Wanita itu adalah seorang pria sejati
- keren989
- 0
Saya telah menjadi seorang pria sejati begitu lama.
Saya membukakan pintu untuk orang – pintu kantor, pintu mobil, pintu secara umum. Saya mendahului orang-orang di tangga atau membiarkan mereka menaiki tangga terlebih dahulu (bagaimanapun juga, jika mereka jatuh, mereka akan menimpa saya). Saya juga dapat berjalan-jalan dengan seorang teman dan menjaga diri saya tetap berada di luar trotoar (terkena lalu lintas) tidak peduli berapa kali kami menyeberang jalan. Dan saya melakukannya dengan sangat lancar sehingga saya tidak melewatkan satu kata pun dari percakapan tersebut. Saya memberikan tangan saya kepada orang-orang jika ada langkah kecil yang harus diambil. Saya juga menyerahkan tempat duduk saya di bus.
Saya tahu saya tahu. Saya seorang wanita jadi saya tidak boleh melakukan hal-hal yang sopan ini, bukan? Saya harus bertindak seperti seorang wanita. Ya, didikan saya (merawat bibi yang obsesif) memberi kesan kepada saya bahwa sopan santun adalah sebuah permainan, dan setiap pemain mengetahui aturan untuk dirinya sendiri dan orang lain. Kalian harus tahu apa yang seharusnya dilakukan pria itu, kata bibiku, agar kalian berdua bergerak bersama dengan anggun dan sopan.
Namun mengetahui bagaimana seorang pria sejati harus bertindak sehingga Anda tidak menghalangi tindakannya adalah satu hal, dan benar-benar melakukan hal-hal ini adalah satu hal. Dan, seperti yang saya katakan, saya sama sekali bukan seorang wanita. Saya adalah seorang pria terhormat.

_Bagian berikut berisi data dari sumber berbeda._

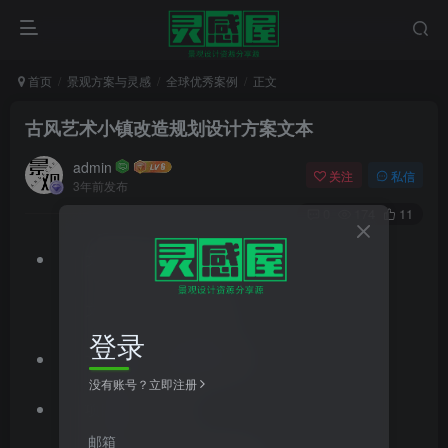
首页
景观方案与灵感
全球优秀案例
正文
古风艺术小镇改造规划设计方案文本
admin
关注
私信
3年前发布
0
174
11
文件格式：pdf
文件大小：151.57MB
登录
文档类型：景观方案文本
没有账号？立即注册
项目位置：河北
邮箱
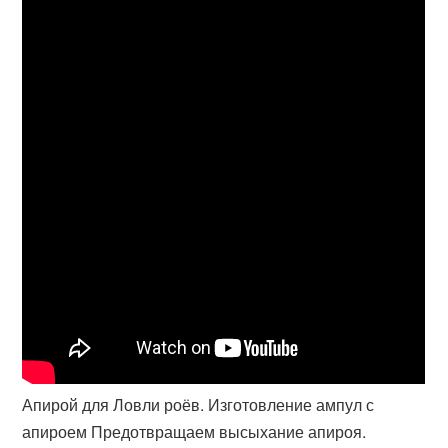
Апирой для Ловли роёв. Изготовление ампул с
апироем Предотвращаем высыхание апироя.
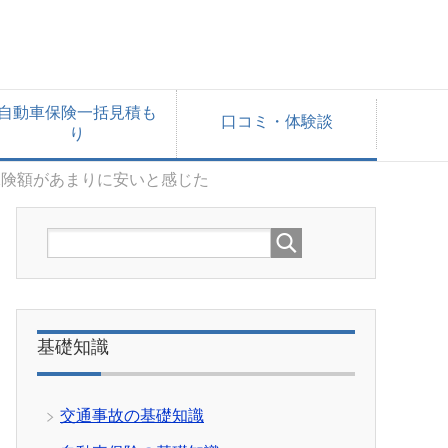
自動車保険一括見積も
口コミ・体験談
り
保険額があまりに安いと感じた
基礎知識
交通事故の基礎知識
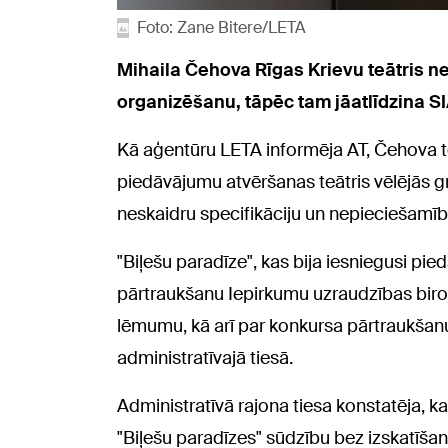
Foto: Zane Bitere/LETA
Mihaila Čehova Rīgas Krievu teātris n
organizēšanu, tāpēc tam jāatlīdzina SI
Kā aģentūru LETA informēja AT, Čehova te
piedāvājumu atvēršanas teātris vēlējās g
neskaidru specifikāciju un nepieciešamī
"Biļešu paradīze", kas bija iesniegusi p
pārtraukšanu Iepirkumu uzraudzības biroj
lēmumu, kā arī par konkursa pārtraukšanu
administratīvajā tiesā.
Administratīvā rajona tiesa konstatēja, k
"Biļešu paradīzes" sūdzību bez izskatīša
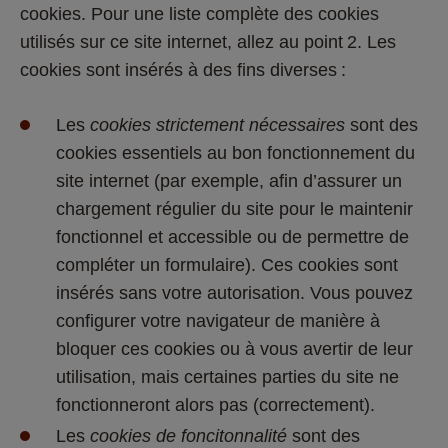
cookies. Pour une liste complète des cookies 
utilisés sur ce site internet, allez au point 2. Les 
cookies sont insérés à des fins diverses : 
Les 
cookies strictement nécessaires
 sont des 
cookies essentiels au bon fonctionnement du 
site internet (par exemple, afin d’assurer un 
chargement régulier du site pour le maintenir 
fonctionnel et accessible ou de permettre de 
compléter un formulaire). Ces cookies sont 
insérés sans votre autorisation. Vous pouvez 
configurer votre navigateur de manière à 
bloquer ces cookies ou à vous avertir de leur 
utilisation, mais certaines parties du site ne 
fonctionneront alors pas (correctement).  
Les 
cookies de foncitonnalité
 sont des 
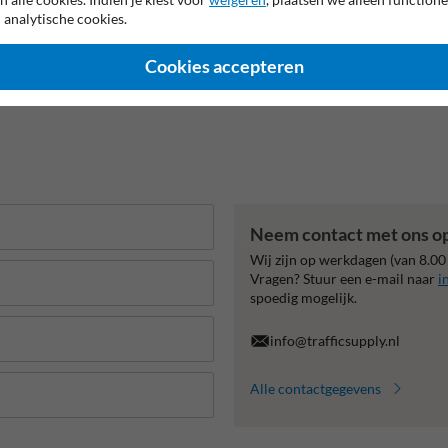
 analytische cookies.
Cookies accepteren
Neem contact met ons o
Wij zijn op werkdagen (van 8.00
Vragen? Stuur een e-mail naar
i
spoedig mogelijk.
info@trafficsupply.nl
Alle contactgegevens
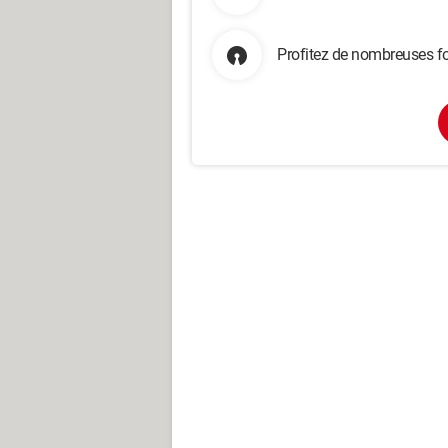
Profitez de nombreuses fo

Apakah saya tiba-tiba menyatakan keinginan untuk menjadi transgender dan mengubah identitas gender saya? Ya, tidak. Namun, saya menganggapnya sebagai bagian dari perilaku yang baik untuk tidak menebak-nebak siapa pun tentang identitas gender yang mereka nyatakan dan pilihan mereka. Apakah ini semacam permainan kebenaran politik feminis, yang dimaksudkan untuk mempermalukan laki-laki sopan yang memiliki bibi seperti saya? Tidak terlalu. Hanya saja, sikap sopan santun selalu masuk akal bagiku.
Peduli terhadap orang lain
Saya akan selalu memberikan tempat duduk saya kepada orang hamil atau sakit di dalam bus. Saya melakukan ini bahkan ketika saya masih remaja. Wanita dalam diri saya selalu bertanya-tanya mengapa pria di bus tidak memukul saya. Feminis pemula tidak terlalu kecewa. Bagaimanapun, saya kuat, cakap, dan berusaha melakukan tindakan kebaikan.
Namun sifat kejantanan dalam diri saya benar-benar muncul ketika saya mulai membesarkan anak-anak saya dan orang tua saya bertambah tua dan lemah. Semua hal yang saya pelajari dari bibi saya tentang apa yang seharusnya dilakukan pria masuk akal untuk menjamin keselamatan anak-anak dan orang tua saya. Buka pintu untuk memastikan mereka masuk ke mobil terlebih dahulu? Alami. Buka pintu untuk membantu mereka keluar dari mobil untuk memastikan mereka tidak tersapu ke samping? Tentu. Membiarkan mereka berjalan di depanku di mal agar aku terus memperhatikan mereka? Alami. Yakinkah saya selalu terkena kemacetan saat kita berjalan jauh di kampus UP? Tidak perlu khawatir. Berikan lenganku pada ayahku yang buta sebagian agar dia bisa menavigasi beberapa langkah? Logis. Menuruni tangga di depan ibuku agar dia bisa menggendongku kalau-kalau dia kehilangan keseimbangan? Ya, saya akan berbuat lebih banyak untuk orang tua dan anak-anak saya.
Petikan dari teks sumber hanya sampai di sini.